Liu Ho-chien (劉和謙; 28 August 1926 – 14 December 2023) was a Taiwanese admiral who commanded the Republic of China Navy in the 1980s and served as Chief of the General Staff in the 1990s.

== Life and career ==
A native of Hefei, born in 1926, Liu first applied to attend the Republic of China Naval Academy at the age of fourteen, by writing Saving the Nation by Joining the Navy, (海軍救國論), and was a member of the academy's graduating class of 1947.
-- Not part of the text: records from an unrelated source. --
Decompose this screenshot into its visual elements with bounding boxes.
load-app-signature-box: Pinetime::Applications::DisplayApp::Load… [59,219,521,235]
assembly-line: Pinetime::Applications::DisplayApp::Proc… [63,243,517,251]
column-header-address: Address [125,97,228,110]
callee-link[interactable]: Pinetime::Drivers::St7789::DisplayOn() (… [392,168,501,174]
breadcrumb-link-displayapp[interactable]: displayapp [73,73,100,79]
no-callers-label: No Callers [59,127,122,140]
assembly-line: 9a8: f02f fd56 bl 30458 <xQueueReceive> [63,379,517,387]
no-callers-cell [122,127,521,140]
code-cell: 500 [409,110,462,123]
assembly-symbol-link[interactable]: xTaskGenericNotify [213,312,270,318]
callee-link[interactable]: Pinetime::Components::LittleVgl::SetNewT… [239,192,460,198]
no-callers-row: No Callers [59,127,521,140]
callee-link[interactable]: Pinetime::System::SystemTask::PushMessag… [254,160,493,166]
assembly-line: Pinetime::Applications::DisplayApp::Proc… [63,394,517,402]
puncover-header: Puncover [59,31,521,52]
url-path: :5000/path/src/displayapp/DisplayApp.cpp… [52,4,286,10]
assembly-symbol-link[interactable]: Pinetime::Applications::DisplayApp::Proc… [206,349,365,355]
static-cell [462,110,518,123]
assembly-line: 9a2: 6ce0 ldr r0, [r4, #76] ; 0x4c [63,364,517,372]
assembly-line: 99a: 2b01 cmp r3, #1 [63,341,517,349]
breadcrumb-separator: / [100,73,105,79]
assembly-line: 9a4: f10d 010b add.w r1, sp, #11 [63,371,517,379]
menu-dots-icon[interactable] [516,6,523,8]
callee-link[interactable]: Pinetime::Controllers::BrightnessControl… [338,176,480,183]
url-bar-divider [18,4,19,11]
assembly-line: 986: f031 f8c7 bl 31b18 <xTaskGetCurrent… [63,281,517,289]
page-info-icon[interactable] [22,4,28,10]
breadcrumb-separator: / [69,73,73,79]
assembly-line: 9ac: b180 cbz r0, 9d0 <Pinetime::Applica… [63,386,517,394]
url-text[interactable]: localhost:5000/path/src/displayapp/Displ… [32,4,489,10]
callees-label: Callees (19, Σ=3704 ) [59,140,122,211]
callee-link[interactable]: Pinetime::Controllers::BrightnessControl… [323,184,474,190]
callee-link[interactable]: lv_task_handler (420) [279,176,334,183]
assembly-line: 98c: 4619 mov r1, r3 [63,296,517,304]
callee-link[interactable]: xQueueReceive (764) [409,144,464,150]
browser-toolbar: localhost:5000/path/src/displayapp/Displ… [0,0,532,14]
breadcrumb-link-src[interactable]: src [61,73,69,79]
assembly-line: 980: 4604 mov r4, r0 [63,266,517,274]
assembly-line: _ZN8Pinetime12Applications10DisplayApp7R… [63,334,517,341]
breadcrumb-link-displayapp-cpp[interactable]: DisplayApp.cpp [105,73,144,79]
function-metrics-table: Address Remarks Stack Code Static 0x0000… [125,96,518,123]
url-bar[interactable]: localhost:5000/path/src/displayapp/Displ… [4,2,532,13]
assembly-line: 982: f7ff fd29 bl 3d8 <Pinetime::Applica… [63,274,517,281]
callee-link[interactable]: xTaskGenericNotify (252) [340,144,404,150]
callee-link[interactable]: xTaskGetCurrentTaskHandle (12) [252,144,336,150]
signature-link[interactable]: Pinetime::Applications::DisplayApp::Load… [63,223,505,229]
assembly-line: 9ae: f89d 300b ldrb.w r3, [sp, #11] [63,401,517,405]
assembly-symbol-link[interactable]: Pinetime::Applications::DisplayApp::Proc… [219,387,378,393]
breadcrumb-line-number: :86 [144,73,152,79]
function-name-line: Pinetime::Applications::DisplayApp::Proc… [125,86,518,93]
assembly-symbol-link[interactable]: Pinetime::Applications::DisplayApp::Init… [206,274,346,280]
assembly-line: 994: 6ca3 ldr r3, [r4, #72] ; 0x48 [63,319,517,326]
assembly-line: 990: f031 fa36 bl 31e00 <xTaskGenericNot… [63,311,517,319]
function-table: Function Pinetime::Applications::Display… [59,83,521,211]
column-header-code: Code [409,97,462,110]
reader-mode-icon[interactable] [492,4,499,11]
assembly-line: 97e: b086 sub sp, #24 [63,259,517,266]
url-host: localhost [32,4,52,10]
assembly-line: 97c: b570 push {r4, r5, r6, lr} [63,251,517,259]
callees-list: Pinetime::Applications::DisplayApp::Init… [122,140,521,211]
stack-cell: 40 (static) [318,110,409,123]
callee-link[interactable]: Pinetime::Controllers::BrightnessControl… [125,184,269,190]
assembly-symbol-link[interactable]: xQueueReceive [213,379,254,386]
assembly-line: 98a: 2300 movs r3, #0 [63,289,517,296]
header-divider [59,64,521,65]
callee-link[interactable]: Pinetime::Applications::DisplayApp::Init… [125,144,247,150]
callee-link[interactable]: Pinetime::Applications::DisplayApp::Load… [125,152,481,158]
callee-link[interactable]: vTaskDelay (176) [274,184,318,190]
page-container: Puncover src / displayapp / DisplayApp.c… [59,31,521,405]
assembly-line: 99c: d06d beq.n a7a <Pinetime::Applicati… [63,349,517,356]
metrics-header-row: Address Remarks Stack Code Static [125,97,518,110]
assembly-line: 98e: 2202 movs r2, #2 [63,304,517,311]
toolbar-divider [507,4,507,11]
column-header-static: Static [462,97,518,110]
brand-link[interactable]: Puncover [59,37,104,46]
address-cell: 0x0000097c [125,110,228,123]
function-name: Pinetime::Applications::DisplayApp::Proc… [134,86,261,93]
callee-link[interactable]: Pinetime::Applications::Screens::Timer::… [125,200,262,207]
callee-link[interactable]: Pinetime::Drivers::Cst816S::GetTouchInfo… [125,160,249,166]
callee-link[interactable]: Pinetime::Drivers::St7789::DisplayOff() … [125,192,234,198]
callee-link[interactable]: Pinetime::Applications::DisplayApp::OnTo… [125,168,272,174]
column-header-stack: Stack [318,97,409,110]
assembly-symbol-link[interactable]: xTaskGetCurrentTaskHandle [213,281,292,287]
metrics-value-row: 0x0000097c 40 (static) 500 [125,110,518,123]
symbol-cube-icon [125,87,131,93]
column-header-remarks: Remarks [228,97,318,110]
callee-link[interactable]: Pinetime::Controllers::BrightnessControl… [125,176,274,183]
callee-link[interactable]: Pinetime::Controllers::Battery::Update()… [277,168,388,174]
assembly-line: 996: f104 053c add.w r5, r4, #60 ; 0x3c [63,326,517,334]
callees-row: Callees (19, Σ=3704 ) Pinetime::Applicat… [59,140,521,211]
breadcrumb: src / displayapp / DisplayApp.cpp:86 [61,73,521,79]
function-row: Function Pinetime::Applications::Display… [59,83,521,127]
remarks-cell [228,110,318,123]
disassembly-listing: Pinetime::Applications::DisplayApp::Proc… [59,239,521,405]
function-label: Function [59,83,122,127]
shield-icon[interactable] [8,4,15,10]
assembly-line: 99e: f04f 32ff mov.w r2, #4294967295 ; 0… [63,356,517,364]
Liu was Commander of the Republic of China Navy from 1983 to 1988, then became an adviser to president Lee Teng-hui. Lee appointed Liu Chief of the General Staff in 1991, and Liu held the post until 1995. Liu voluntarily vacated his position on the Central Standing Committee of the Kuomintang in 1992, representing efforts to nationalize the Republic of China Armed Forces. Liu was succeeded as chief of the general staff by Luo Ben-li in 1995, and awarded the Order of Blue Sky and White Sun that same year. Liu subsequently returned to the Office of the President as an adviser for Lee Teng-hui, Chen Shui-bian, Ma Ying-jeou, and Tsai Ing-wen. In 2000, Liu was investigated for his potential connection to the murder of Yin Ching-feng, following allegations of Liu's involvement being publicized in March 1998 by Yin's younger brother, which later uncovered the Lafayette-class frigate scandal. During the investigation in 2000, Liu was barred from leaving Taiwan, and became the highest-ranking military officer subjected to such a restriction.

Liu died on 14 December 2023, at the age of 97, and was buried at Wuzhi Mountain Military Cemetery.